What Is Time Under Resistance?

By now, many of you know that I workout to DVD's because I'm usually so far away from a gym that I must rely on alternatives to get a good workout. The other day, I did a short workout with weights and the person leading it commented on using time under resistance rather than repetitions.  I've never heard this term before and everything I've heard when using weights has to do with a certain number of repetitions. 

Usually, people do a certain number of sets and each set is made up of a specific number of repetitions but to increase the intensity of using weights, time under resistance is a better choice.  Time under resistance refers to how long the muscle is under strain in a set and is more commonly used during conditioning and strength building, along with bodybuilding. It also helps a person break through any plateaus to move forward.

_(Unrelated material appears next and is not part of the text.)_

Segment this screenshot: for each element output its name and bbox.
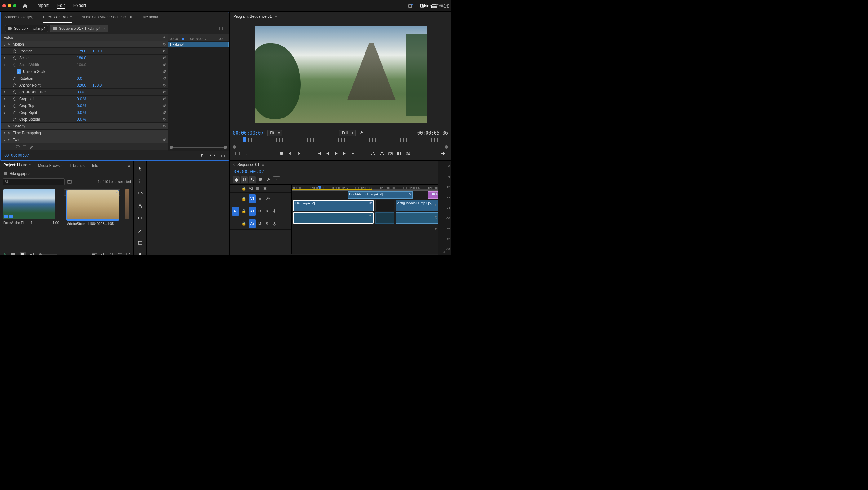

Usually a set of 10 reps takes about 15 to 20 seconds but when using time under resistance, the time is extended to between 30 and 40 seconds, so the muscles are exposed to more stress. This breaks down the muscles which can lead to them getting bigger as long as time under resistance is done correctly.

First thing is that a person should not spend most of the time during the easiest part of the workout because it puts the least amount of stress on your muscles.  When you do the repetitions, make sure you do them at the same rate up, and holding but slow down the count when you lower the weight because it causes more damage which leads to more muscle development. 

It is important to focus on form because each repetition takes longer, it is easy to become fatigued and your form will slip and you will not receive the most benefit from the activity. If you begin to struggle during the workout, don't be afraid to drop down in weight so you can finish it rather than loosing form. Make sure you use enough weight to fatigue the muscles otherwise you won't get maximum benefit.

This is what proponents of time under resistance claim but is it scientifically based?  Well, there hasn't been much done on this topic but what they've found is that if people add 2 to 6 seconds to the time the weights are being lowered, people get the best results. It is suggested one implement this into the already established weights workout.  It is important to stick with the pacing through the whole workout rather than stopping early. Make sure to start with weights that are heavy enough to fatigue muscles.

So if you want something different, change your normal sets and reps to the time under resistance method to give your muscles something new to experience.  Let me know what you think, I'd love to hear.  Have a great day.